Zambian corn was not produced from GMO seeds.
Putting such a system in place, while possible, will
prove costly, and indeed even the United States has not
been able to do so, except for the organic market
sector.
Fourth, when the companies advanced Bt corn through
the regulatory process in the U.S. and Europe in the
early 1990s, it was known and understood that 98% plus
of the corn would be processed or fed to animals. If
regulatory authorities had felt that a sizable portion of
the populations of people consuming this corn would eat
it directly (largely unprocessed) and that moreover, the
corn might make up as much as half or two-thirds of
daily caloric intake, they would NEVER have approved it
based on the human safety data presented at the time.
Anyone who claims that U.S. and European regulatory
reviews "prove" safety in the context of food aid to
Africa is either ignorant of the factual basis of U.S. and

■ ■ ■

- What this task involves
Copy every line of the listing above exactly.

- Answer
Zambian corn was not produced from GMO seeds.
Putting such a system in place, while possible, will
prove costly, and indeed even the United States has not
been able to do so, except for the organic market
sector.
Fourth, when the companies advanced Bt corn through
the regulatory process in the U.S. and Europe in the
early 1990s, it was known and understood that 98% plus
of the corn would be processed or fed to animals. If
regulatory authorities had felt that a sizable portion of
the populations of people consuming this corn would eat
it directly (largely unprocessed) and that moreover, the
corn might make up as much as half or two-thirds of
daily caloric intake, they would NEVER have approved it
based on the human safety data presented at the time.
Anyone who claims that U.S. and European regulatory
reviews "prove" safety in the context of food aid to
Africa is either ignorant of the factual basis of U.S. and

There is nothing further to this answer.